Photo Credit by John McMullen/JAKIB Sports

Eagles

PHILADELPHIA – While the Eagles decided to kick back this spring, utilizing only six of a potential 13 on-field sessions available to them under the NFL’s Collective Bargaining Agreement, a couple of division rivals were pushing the envelope in the other direction.

On Thursday, Dallas Cowboys coach Mike McCarthy was fined $100,000 by the NFL and the league also took away a 2023 OTA from the Cowboys’ allotment due to a little too much physicality.

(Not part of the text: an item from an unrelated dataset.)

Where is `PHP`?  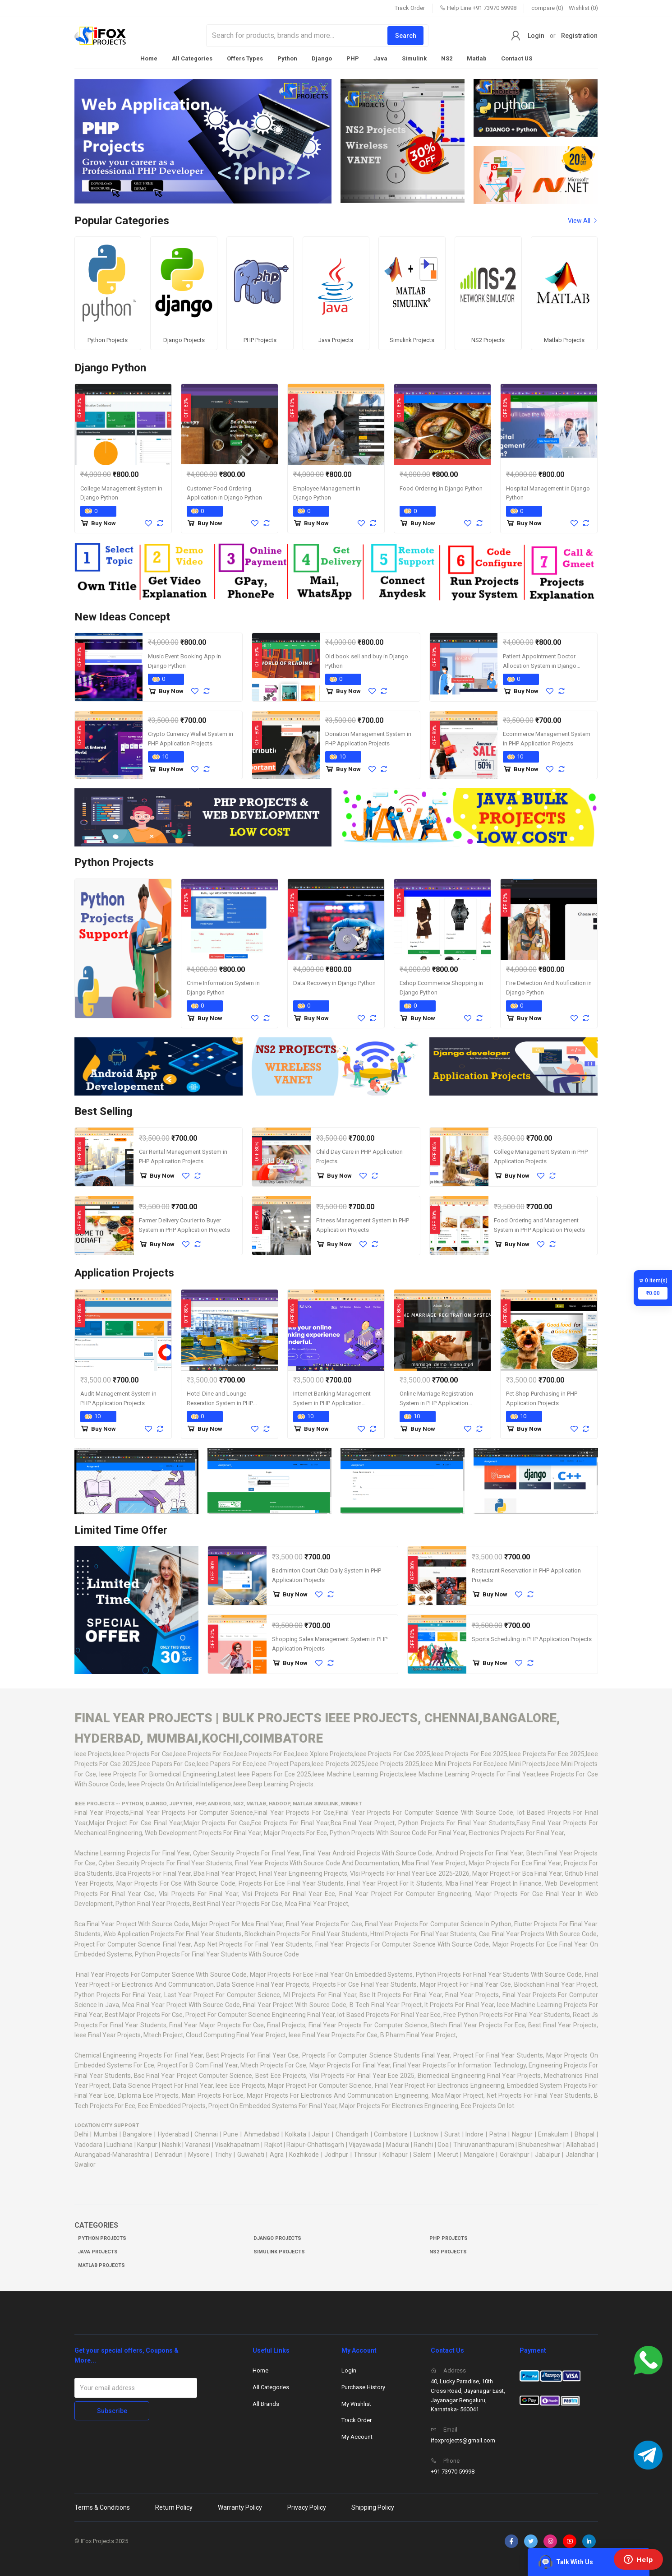
PHP is located at coordinates (352, 58).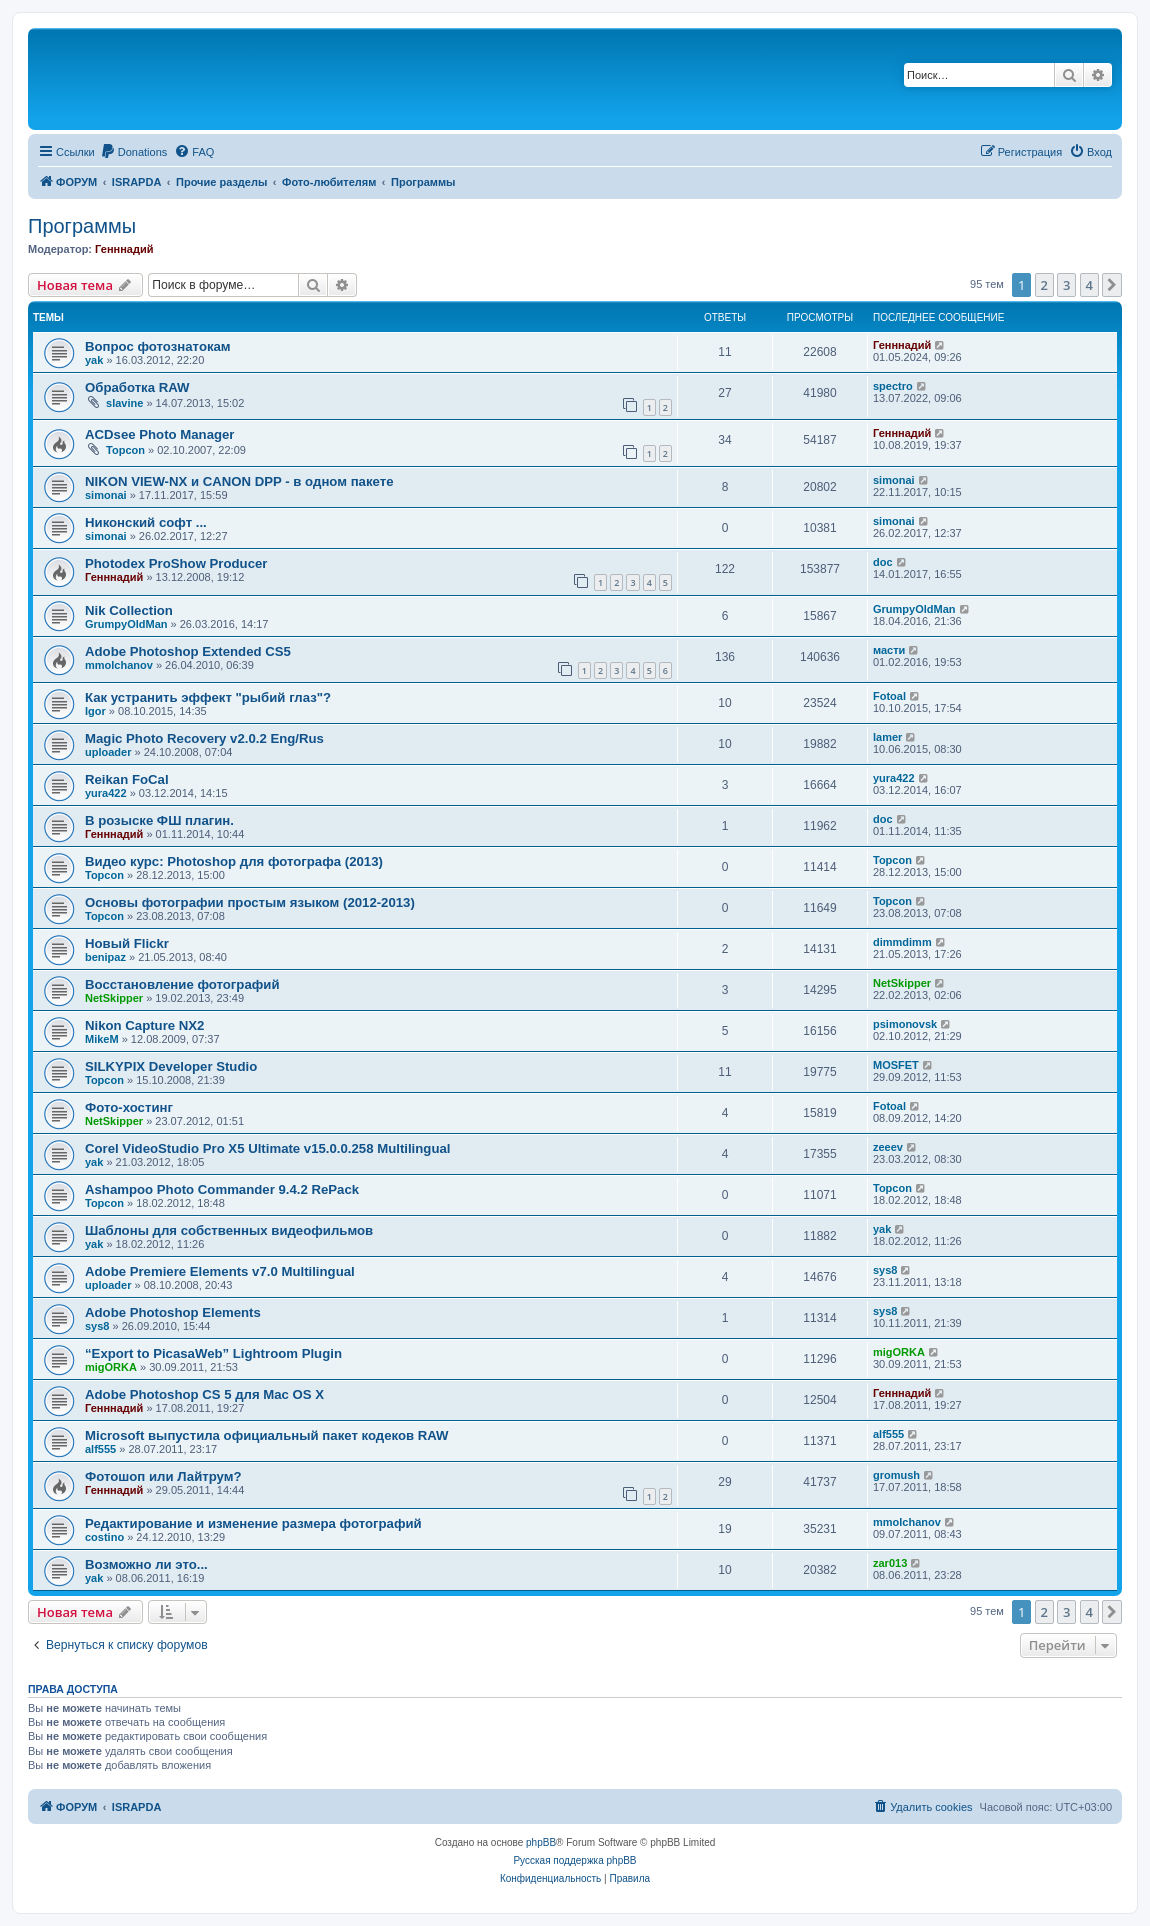  What do you see at coordinates (896, 1475) in the screenshot?
I see `gromush` at bounding box center [896, 1475].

More son it was the second consecutive year that McCarthy has been overseeing sessions that get a little too physical per the CBA.

A day later it was revealed that the Washington Commanders got a little too physical as well and Ron Rivera is also $100K lighter in the wallet while the Commandeers were docked two 2023 OTA practices because of too much contact.

NFL clubs are strictly limited when it comes to how much contact players can have during offseason workouts, with both the league and NFL Players Association monitoring practices.

The Eagles, along with the reigning AFC champion Cincinnati Bengals, were the only two teams to scuttle mandatory work this spring and Philadelphia has defaulted to player safety when it comes to its planning process.

“It’s always about the players’ health,” coach Nick Sirianni said.

The decision as a whole by the Eagles is an organizational one with GM Howie Roseman and Chief Medical officer Arsh Dhanota playing major roles.

“There’s also got to be a point of yes, I am hearing the trainers, I’m hearing the strength staff and our sports science department, I’m hearing the doctors,” said Sirianni. “They’re the experts in the yardage of how much guys have run, the timing of this day is a longer day, then this day is a shorter day, then this day is a longer day.

“I didn’t go to school for that. I went to school to be an education major, but I was really preparing to be a football coach. That’s what my coach was preparing me to do.”

It’s never a surprise when veteran coaches like McCarthy and Rivera push back against a new line of thinking. Sirianni, who just turned 41 earlier this week, is an old soul from a football perspective but is a tad more open-minded when it comes to the new way of doing things.

An example of that was the move away from team drills to strictly 7-on-7 work which Sirianni explained.

“As we looked at all the different years that we’ve had, even when I go back to my days as a coordinator with the Colts, even when it was 11-on-11, it was a passing drill,” said Sirianni. “What happens there sometimes is you get these big dudes out there and you’re like, all right, we’re not going real hard.

“… good luck telling Jason Kelce we’re not going real hard or Fletcher Cox or any of those guys. So, we just took them out of it and we were able to go full speed [in 7-on-7s].”

The end game from the coach’s perspective seems to be that you can’t practice physicality until you’re permitted to be physical by rule so the Eagles have re-imagined their spring work to better focus on technique and fundamentals.

“When you have a [practice] where you have five or six periods of team periods, well, naturally your individual period time is going to shrink,” Sirianni said. “We were able to have 35 minutes [in the last OTA practice] of individual time of perfecting our fundamentals.”

It will be interesting to revisit this dichotomy in the NFC East, especially early in the season.

-John McMullen covers the Eagles and the NFL for JAKIB Sports.